Все подтвердили, а капитан Уорфилд прибавил:
– Я плавал тогда на «Сороке». Нас выбросило на сушу – шхуну со всей командой и с коком. Занесло за четверть мили от берега в кокосовую рощу, у входа в Таохайскую бухту. А считается, что это безопасная гавань.
– Так вот, – продолжал Гриф. – Этим самым ураганом подхватило шхуну Парлея, и он явился в Папеэте со всем своим жемчугом ровно на три недели позже, чем следовало. Его шхуну тоже выбросило на берег, и ему пришлось подвести под нее катки и проложить полозья, ее волокли посуху добрых полмили, прежде чем снова спустить на воду.

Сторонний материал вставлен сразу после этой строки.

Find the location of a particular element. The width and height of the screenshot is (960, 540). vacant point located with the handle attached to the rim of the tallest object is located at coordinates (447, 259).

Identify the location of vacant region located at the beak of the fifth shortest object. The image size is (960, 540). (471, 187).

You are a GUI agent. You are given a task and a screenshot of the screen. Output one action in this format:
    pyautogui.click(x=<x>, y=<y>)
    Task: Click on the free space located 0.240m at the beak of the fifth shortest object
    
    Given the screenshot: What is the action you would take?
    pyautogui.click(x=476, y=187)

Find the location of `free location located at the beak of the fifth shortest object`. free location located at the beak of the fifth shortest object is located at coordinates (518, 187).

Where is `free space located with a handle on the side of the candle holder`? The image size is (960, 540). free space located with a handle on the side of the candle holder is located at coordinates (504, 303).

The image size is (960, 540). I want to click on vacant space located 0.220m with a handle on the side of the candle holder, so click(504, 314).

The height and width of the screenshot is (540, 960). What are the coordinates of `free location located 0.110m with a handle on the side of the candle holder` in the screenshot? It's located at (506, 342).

А тем временем Арманда ждала его в Папеэте. Никто из местных жителей ни разу ее не навестил. Она сама, по французскому обычаю, явилась с визитом к губернатору и к портовому врачу. Они приняли ее, но их жен, конечно, не оказалось дома, и визита они ей не отдали. Ведь она была отверженная, она стояла вне общества, хотя и не подозревала об этом, – и вот столь деликатным образом ей дали это понять. Был тут еще некий молодой лейтенант с французского крейсера. Она покорила его сердце, но головы
И после этого приехал старик Парлей со своим жемчугом. Говорят, у него была жемчужина, которая стоила шестьсот тысяч франков. Ее видел Питер Джи, он говорил мне, что сам давал за нее эти деньги. Старик совсем было сошел с ума. Два дня его держали в Колониальном клубе в смирительной рубашке…
– Дядя его жены, старик туземец, разрезал рубашку и освободил его, – прибавил второй помощник.

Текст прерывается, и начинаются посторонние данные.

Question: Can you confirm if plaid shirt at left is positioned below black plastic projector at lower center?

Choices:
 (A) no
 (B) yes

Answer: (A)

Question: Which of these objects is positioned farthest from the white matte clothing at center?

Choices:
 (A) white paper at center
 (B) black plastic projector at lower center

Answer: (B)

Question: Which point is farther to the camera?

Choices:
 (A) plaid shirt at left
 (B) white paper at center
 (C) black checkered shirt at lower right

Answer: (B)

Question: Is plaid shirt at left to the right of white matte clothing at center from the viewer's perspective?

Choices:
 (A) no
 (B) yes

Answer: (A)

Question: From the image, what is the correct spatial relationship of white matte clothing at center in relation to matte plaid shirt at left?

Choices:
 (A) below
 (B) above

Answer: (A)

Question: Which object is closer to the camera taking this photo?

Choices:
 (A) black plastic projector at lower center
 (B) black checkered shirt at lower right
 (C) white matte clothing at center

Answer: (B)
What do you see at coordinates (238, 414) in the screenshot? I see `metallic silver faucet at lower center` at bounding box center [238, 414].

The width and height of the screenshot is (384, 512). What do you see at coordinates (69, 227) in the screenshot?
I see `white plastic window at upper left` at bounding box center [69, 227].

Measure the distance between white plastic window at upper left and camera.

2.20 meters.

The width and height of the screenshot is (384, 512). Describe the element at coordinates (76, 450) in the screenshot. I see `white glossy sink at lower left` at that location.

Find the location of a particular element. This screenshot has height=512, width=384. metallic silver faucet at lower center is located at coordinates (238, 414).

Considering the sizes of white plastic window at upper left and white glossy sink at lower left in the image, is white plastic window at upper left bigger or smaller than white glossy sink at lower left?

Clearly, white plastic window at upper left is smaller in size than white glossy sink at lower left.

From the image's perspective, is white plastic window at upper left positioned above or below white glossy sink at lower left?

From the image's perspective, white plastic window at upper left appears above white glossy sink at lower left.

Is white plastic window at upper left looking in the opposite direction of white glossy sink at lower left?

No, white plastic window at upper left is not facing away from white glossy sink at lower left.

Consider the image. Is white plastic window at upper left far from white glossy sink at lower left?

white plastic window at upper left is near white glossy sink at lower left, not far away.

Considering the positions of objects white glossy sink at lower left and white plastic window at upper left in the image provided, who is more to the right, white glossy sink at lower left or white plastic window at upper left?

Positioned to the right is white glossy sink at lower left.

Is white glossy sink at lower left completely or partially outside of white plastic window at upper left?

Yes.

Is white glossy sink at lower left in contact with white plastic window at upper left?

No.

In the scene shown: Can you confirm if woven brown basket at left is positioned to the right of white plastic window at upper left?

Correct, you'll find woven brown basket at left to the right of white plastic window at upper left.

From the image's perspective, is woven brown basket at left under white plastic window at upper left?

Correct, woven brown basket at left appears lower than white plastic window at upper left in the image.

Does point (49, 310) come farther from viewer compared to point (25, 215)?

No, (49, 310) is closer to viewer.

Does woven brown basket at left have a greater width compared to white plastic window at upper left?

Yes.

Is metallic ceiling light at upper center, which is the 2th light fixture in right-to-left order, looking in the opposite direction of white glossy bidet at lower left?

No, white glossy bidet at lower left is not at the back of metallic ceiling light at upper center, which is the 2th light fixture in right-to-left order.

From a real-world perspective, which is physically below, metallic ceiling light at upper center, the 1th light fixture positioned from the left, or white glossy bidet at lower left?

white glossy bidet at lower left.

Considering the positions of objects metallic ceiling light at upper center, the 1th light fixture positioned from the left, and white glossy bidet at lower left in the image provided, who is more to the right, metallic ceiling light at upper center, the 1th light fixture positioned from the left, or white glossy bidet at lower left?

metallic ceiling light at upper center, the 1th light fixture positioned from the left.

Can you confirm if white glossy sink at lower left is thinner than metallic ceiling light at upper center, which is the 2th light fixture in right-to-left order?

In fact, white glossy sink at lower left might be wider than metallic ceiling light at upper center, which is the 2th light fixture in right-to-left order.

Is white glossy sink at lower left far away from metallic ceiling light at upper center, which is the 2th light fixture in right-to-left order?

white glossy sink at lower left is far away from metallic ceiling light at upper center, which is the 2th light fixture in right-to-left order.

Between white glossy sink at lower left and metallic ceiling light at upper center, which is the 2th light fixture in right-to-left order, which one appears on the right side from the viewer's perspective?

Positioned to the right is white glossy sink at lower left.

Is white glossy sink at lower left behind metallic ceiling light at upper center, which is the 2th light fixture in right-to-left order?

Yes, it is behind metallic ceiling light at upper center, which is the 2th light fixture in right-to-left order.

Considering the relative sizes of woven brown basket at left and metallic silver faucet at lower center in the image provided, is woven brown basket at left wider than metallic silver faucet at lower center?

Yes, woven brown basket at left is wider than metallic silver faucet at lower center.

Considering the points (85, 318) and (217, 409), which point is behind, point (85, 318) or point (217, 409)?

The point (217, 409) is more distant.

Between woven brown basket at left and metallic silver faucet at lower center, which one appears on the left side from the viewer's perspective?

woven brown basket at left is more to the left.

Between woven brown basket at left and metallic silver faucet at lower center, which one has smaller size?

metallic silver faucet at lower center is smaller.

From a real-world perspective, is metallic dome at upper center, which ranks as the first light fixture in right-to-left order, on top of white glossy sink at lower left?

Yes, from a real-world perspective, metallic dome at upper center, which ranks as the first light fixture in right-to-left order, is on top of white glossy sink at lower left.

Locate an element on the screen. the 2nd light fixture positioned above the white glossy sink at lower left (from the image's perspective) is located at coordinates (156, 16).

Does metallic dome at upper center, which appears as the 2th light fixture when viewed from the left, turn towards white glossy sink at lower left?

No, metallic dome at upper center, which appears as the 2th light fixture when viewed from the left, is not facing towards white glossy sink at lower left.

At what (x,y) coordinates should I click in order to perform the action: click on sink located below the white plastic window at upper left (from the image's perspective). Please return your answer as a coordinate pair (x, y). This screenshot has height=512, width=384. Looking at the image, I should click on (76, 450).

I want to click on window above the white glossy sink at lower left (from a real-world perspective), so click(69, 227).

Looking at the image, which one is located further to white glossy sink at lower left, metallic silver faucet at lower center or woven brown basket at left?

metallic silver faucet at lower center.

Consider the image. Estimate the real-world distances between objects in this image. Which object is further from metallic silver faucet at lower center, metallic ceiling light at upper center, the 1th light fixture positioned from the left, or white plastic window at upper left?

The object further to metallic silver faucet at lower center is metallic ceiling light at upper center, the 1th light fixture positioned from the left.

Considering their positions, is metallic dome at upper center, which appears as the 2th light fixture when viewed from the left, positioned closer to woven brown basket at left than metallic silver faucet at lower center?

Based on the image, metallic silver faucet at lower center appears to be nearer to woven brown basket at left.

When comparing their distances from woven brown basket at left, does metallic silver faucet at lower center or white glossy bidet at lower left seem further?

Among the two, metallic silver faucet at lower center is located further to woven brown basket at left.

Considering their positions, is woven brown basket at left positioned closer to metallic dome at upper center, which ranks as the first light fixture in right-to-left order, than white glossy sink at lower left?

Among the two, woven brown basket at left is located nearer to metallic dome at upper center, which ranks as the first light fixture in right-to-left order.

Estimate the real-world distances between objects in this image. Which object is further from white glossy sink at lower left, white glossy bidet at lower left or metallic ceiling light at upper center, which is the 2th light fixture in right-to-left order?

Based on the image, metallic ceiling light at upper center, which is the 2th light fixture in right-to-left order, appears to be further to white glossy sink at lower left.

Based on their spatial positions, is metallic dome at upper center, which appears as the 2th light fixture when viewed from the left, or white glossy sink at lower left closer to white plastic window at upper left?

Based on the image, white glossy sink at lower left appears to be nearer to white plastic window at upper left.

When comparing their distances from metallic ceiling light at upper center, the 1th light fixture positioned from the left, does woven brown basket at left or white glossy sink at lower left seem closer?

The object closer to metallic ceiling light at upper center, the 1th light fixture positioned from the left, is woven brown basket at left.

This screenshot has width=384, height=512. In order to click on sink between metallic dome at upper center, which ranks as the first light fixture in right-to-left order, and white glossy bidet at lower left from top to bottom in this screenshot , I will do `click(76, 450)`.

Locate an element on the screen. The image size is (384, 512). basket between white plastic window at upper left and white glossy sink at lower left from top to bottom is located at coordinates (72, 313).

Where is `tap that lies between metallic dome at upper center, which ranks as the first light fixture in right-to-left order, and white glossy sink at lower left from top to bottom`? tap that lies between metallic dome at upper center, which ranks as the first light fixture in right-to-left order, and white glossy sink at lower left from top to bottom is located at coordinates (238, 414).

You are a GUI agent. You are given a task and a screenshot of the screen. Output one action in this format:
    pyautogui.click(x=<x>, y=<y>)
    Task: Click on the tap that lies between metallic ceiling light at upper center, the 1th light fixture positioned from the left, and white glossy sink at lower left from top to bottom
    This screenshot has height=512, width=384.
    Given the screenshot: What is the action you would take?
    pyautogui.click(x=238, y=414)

– И тогда Парлей начал буйствовать, – продолжал Гриф. – Всадил три пули в подлеца лейтенанта…
– Так что тот три месяца провалялся в судовом лазарете, – вставил капитан Уорфилд.
– Запустил бокалом вина в физиономию губернатору; дрался на дуэли с портовым врачом; избил слуг туземцев; устроил разгром в лазарете, сломал санитару два ребра и ключицу и удрал. Кинулся прямиком на свою шхуну, держа в каждой руке по револьверу и крича, что пусть, мол, начальник полиции со всеми своими жандармами попробует его арестовать, – и ушел на Хикихохо. Говорят, с тех пор он ни разу не покидал острова.
Второй помощник кивнул.
– Это было пятнадцать лет назад, и он с тех пор ни разу с места не двинулся.

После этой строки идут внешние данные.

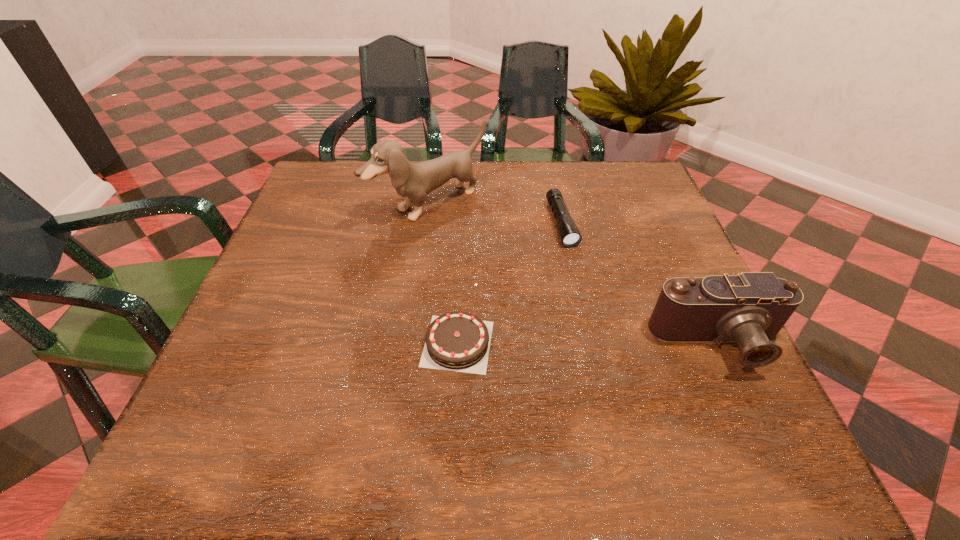 Locate an element on the screen. The image size is (960, 540). chocolate cake is located at coordinates (457, 341).

You are a GUI agent. You are given a task and a screenshot of the screen. Output one action in this format:
    pyautogui.click(x=<x>, y=<y>)
    Task: Click on the camera
    The width and height of the screenshot is (960, 540).
    Given the screenshot: What is the action you would take?
    pyautogui.click(x=750, y=308)

Find the location of a particular element. This screenshot has width=960, height=540. the rightmost object is located at coordinates (750, 308).

Image resolution: width=960 pixels, height=540 pixels. Find the location of `puppy`. puppy is located at coordinates (413, 182).

Where is `the second object from right to left`? The image size is (960, 540). the second object from right to left is located at coordinates (570, 236).

At what (x,y) coordinates should I click in order to perform the action: click on free space located 0.080m on the right of the chocolate cake. Please return your answer as a coordinate pair (x, y). The height and width of the screenshot is (540, 960). Looking at the image, I should click on (537, 343).

Locate an element on the screen. The width and height of the screenshot is (960, 540). vacant area located at the face of the puppy is located at coordinates (588, 329).

Where is `vacant region located at the face of the puppy`? vacant region located at the face of the puppy is located at coordinates (506, 262).

You are a GUI agent. You are given a task and a screenshot of the screen. Output one action in this format:
    pyautogui.click(x=<x>, y=<y>)
    Task: Click on the blank space located 0.160m at the face of the puppy
    
    Given the screenshot: What is the action you would take?
    pyautogui.click(x=506, y=262)

Identify the location of vacant area situated at the lens end of the third object from left to right. The width and height of the screenshot is (960, 540). (618, 376). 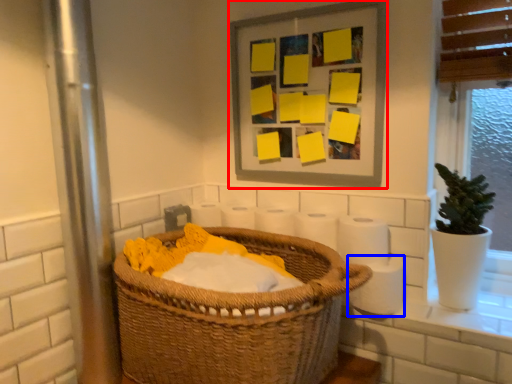 Question: Which of the following is the farthest to the observer, picture frame (highlighted by a red box) or toilet paper (highlighted by a blue box)?

Choices:
 (A) picture frame
 (B) toilet paper

Answer: (A)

– И собрал еще немало жемчуга, – сказал капитан. – Сумасшедший, просто сумасшедший. Меня от одной мысли о нем дрожь пробирает. Настоящий колдун.
– Кто-кто? – не понял Малхолл.
– Хозяин погоды. По крайней мере все туземцы в этом уверены. Вот спросите Таи-Хотаури. Эй, Таи-Хотаури! Как по-твоему, что старик Парлей делает с погодой?
– То, что делает дьявол, – был ответ. – Я знаю. Захочет бурю. Захочет – совсем ветра не будет.
– Да, настоящий старый колдун, – сказал Малхолл.
– Этот жемчуг приносит несчастье, – вдруг объявил Таи-Хотаури, зловеще качая головой. – Парлей говорит – продаю. Приходит много шхун. Тогда Парлей сделает большой ураган, и всем будет конец. Увидите. Все здесь так говорят.
– Теперь самая пора ураганов, – невесело усмехнулся капитан Уорфилд. – Туземцы не так уж далеки от истины. Вот и сейчас что-то надвигается. Я бы предпочел, чтоб «Малахини» была за тысячу миль отсюда.
– Конечно, Парлей немного помешан, – докончил Гриф. – Я старался его понять. У него в голове все перепуталось. Восемнадцать лет вся жизнь для него была в одной Арманде. И теперь ему часто кажется, что она жива, но до сих пор не вернулась из Франции. Между прочим, ему еще и поэтому не хотелось расставаться со своим жемчугом. И он ненавидит белых. Он никогда не забывает, что они убили его дочь, хотя почти всегда забывает, что ее уже нет в живых… Вот те и на! Где же ваш ветер?